In considering how much information a patient requires to be “informed”, O’Neill (2002) points out that the use of excessive medical terminology can undermine the possibility of informed consent.  On the other hand, consent that is too vague and general may also fail to legitimise the action. O’Neill suggests achieving a balance by giving patients a limited amount of accurate and relevant information and providing user friendly ways for them to extend their knowledge.

O’Neill believes that it is not difficult to give patients control over the amount of information they choose to receive, by offering easy access to more specific information. Accurate information of varying degrees of specificity can be provided by offering fact sheets, explanatory leaflets, discussion, and time to absorb further information.

Sporton and Francis (2000), in a study of the exploration of the decision making process of parents who choose not to have their children vaccinated, reported that many parents felt that health professionals should provide more balanced information and discuss with parents that immunisation is a choice.
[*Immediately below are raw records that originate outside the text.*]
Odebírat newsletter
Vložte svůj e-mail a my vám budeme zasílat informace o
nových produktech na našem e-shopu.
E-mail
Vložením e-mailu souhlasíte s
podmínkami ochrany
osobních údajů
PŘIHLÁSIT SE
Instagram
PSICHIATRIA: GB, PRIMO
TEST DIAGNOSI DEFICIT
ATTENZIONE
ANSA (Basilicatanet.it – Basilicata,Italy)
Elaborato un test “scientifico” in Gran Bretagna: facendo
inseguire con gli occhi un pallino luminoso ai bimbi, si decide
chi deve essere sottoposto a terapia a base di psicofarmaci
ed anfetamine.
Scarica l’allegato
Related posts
Rogers and Pilgrim (1994) found that health professionals were perceived as an obstacle to making an informed choice, rather than a source of advice and information. Bedford and Elliman (2001) refer to the study by Harris et al (2001) which demonstrated a lack of improvement in the knowledge of  the contraindications to MMR vaccination among primary health care professionals over a ten year period.  If professionals advising parents do not have up to date information it can come as no surprise that some parents are anxious and confused (Pareek and Pattison, 2000).